Oren: "I want to point to a configuration file that is in the same directory as the package, it doesn't let me handle it."
JT: SSIS doesn't allow relative paths that is true and there are good reasons for that (can be expanded on elsewhere if you wish). There are teqhniques to get around that and I'd be happy to share them with you. In fact, I've already blogged about them: http://blogs.conchango.com/jamiethomson/archive/2006/01/05/SSIS_3A00_-Common-folder-structure.aspx
I guess you will construe this as a bloated method and I realise trying to change your mind on that is futile. Again, we're just going to have to agree to disagree.
Oren: "It quite trivial to allow update / insert based on a given set of key fields, and it is certainly something that I would expect to see in an ETL product. Given the common need for this."
JT: Oh ok, I gotcha. This is eminently possible through use of the OLE DB Command component. No doubt you will complain about the crappy interface of the OLE DB Command and I am 100% with you on that one. As I said on my blog post and as you have observed (in slightly stronger tones
) the design UI needs LOTS of work.
Oren: "Um, there is something that is called a background thread, and it is used to do work without freezing the UI"
JT: Fair enough - I don't have enough knowledge about the VS shell to comment here.
Oren: "Working offline is not a valid option, because then you get a whole lot of validation errors"
JT: So what? As long as you know that they're due to you working offline what's the problem? Just ignore them. I know I know...we won't agree on this.
Oren: "how do you handle two developers working on the same package? How do you handle branching and merging?"
JT: I hope to expand on this in a dedicated blog post soon (someone replied to my post asking me to do so as well) so I'll talk more about it there. Headline though is that we have a framework that doesn't require multiple developers to work on the same package because we split "work" over seperate packages and that approach works really well for us. If your complaint is around the lack of ability to work on a task in isolation then again I am 100% with you and I have been complaining about that since I first got my hands on the product.

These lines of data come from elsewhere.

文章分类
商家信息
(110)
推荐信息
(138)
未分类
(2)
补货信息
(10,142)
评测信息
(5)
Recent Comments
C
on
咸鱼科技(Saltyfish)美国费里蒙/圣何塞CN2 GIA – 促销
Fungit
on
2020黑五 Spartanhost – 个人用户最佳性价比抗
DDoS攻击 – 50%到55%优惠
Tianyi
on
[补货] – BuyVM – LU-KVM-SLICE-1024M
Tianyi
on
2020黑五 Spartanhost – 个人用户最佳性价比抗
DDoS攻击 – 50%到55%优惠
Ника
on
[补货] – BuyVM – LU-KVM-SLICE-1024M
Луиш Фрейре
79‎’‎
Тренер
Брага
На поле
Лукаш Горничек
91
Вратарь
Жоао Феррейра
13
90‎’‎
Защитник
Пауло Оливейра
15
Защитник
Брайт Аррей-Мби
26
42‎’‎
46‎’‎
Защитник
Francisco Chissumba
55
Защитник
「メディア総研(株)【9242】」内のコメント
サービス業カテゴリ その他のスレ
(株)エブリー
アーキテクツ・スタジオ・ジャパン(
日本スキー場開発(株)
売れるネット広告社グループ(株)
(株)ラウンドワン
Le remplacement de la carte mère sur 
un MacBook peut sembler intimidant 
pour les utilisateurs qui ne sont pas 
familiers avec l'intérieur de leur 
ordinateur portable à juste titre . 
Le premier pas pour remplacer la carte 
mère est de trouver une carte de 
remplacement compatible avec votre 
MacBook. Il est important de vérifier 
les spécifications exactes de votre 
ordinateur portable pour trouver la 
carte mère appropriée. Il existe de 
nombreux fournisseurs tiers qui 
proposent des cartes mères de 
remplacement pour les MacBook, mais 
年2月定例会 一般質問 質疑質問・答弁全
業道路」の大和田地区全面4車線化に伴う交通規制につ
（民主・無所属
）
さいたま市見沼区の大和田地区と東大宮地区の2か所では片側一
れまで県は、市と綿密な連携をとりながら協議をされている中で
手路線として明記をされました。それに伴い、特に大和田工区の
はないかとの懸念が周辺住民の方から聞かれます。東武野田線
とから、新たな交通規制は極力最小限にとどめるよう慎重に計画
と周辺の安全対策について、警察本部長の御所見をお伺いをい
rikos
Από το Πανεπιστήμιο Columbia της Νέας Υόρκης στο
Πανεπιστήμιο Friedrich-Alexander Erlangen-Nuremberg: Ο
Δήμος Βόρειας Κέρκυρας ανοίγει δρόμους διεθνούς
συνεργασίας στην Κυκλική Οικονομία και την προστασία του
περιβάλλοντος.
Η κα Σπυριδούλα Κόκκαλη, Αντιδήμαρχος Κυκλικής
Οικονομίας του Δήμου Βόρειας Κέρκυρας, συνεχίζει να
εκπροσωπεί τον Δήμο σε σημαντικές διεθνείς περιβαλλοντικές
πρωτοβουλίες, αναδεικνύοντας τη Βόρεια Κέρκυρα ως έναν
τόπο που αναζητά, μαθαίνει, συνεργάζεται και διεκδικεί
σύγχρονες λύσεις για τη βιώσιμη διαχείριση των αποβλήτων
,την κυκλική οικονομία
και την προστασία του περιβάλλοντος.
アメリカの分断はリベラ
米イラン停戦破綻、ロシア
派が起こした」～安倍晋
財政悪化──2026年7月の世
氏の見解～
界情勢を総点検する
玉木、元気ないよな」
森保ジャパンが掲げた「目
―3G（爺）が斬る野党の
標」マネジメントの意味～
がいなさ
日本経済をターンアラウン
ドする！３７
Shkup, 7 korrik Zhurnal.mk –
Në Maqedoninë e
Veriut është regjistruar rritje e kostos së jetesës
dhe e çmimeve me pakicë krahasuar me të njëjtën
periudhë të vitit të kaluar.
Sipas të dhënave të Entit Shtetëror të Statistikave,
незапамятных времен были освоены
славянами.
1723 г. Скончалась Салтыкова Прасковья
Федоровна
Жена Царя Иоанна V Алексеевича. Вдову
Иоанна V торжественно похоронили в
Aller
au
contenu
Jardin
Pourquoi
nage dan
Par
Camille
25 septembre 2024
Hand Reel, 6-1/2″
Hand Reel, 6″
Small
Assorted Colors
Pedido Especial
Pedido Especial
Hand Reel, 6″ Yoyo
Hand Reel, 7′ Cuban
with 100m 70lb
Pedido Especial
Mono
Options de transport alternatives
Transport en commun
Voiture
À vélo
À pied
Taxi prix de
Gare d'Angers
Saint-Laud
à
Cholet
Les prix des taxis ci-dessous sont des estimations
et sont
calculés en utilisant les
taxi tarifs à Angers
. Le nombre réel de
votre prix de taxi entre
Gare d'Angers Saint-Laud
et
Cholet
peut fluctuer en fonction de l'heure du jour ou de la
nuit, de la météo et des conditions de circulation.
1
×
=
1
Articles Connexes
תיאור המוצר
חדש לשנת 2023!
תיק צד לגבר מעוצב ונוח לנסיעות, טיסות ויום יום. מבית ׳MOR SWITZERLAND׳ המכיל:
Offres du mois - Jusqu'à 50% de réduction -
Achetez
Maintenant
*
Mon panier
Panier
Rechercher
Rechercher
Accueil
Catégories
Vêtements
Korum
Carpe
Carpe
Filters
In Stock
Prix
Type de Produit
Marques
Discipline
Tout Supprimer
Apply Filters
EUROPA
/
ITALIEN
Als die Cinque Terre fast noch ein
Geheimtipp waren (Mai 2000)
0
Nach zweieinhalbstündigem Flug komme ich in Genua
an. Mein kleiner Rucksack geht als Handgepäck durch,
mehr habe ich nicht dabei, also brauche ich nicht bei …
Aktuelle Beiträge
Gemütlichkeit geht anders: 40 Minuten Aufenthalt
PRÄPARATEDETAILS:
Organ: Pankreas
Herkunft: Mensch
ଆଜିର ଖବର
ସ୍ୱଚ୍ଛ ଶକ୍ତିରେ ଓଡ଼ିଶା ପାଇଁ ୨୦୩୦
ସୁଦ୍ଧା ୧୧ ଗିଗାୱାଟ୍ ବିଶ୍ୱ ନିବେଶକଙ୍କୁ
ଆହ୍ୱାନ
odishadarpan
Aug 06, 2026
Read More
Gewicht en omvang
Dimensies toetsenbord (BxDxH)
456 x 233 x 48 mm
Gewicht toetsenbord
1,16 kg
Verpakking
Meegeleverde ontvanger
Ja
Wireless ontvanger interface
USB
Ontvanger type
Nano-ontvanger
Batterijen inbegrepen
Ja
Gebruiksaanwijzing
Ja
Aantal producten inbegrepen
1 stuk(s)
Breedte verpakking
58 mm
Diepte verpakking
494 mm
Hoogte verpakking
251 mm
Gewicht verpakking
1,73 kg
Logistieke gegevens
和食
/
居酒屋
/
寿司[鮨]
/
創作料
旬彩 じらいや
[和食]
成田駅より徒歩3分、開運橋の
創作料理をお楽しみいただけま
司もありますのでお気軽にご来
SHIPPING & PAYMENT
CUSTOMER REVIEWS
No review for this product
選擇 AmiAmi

Branching and merging? Never had a requirement to do that yet but if/when we do and if/when I run into problems I'll (try to) remember to let you know.
A key point here is that multi-user development is possible by seperating work over separate packages and I would view that approach as best practice anyway.
My colleague Howard Van Rooijen is keeping me abreast of your updates but if you respond and we miss it, let me know at jamieDOTthomsonATremovethisConchangoDOTcom or by hitting the 'contact me' link on this blog.
I would really like someone from the SSIS team to respond to these complaints because I feel like I'm doing their job for them. I know from past experience though that they respond alot better to constructive criticisms than flaming.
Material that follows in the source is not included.